> [Goal of the exercise]: Each line in the entries below that holds the string "متجر" is to be listed.

> [Material to process]:
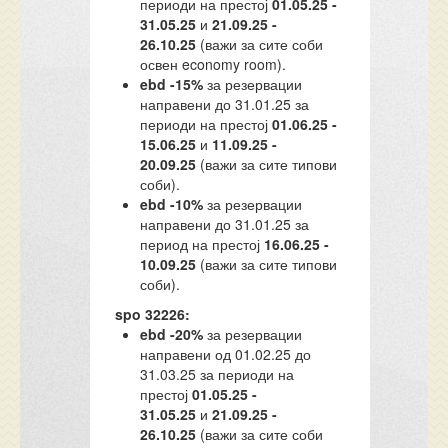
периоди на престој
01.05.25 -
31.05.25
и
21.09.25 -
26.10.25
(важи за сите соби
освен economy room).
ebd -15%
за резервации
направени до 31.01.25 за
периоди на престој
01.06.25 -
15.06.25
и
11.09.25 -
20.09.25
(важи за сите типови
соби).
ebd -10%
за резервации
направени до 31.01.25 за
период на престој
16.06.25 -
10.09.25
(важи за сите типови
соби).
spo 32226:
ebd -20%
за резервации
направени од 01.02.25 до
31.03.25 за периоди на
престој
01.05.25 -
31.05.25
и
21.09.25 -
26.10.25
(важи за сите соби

---

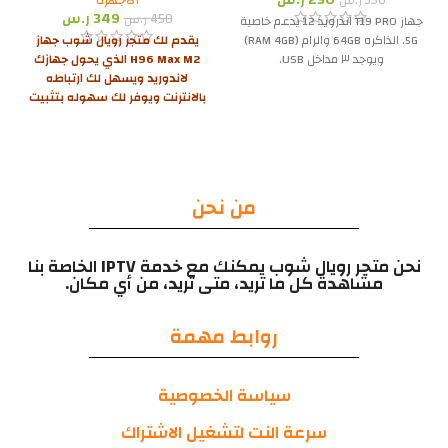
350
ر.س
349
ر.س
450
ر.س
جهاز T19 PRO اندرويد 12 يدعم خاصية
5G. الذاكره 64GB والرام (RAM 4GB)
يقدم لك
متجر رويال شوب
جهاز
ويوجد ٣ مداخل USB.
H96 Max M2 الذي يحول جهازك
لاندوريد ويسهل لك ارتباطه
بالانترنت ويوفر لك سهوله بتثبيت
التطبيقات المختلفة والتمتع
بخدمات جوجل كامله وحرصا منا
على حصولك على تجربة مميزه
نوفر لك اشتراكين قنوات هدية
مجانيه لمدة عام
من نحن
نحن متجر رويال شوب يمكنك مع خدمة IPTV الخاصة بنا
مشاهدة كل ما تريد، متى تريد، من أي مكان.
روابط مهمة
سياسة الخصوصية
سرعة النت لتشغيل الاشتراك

---

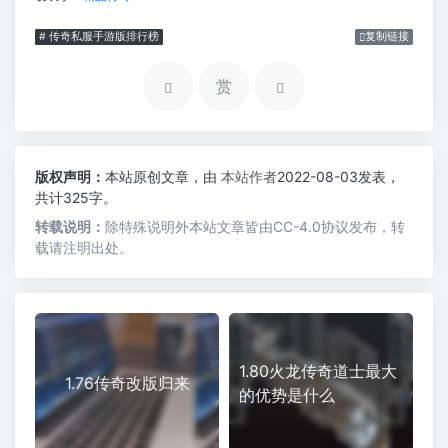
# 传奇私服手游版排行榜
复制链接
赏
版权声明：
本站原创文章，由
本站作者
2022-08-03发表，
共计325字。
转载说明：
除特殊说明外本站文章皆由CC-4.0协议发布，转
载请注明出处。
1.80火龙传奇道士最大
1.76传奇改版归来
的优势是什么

> [Result]:
متجر رويال شوب
نحن متجر رويال شوب يمكنك مع خدمة IPTV الخاصة بنا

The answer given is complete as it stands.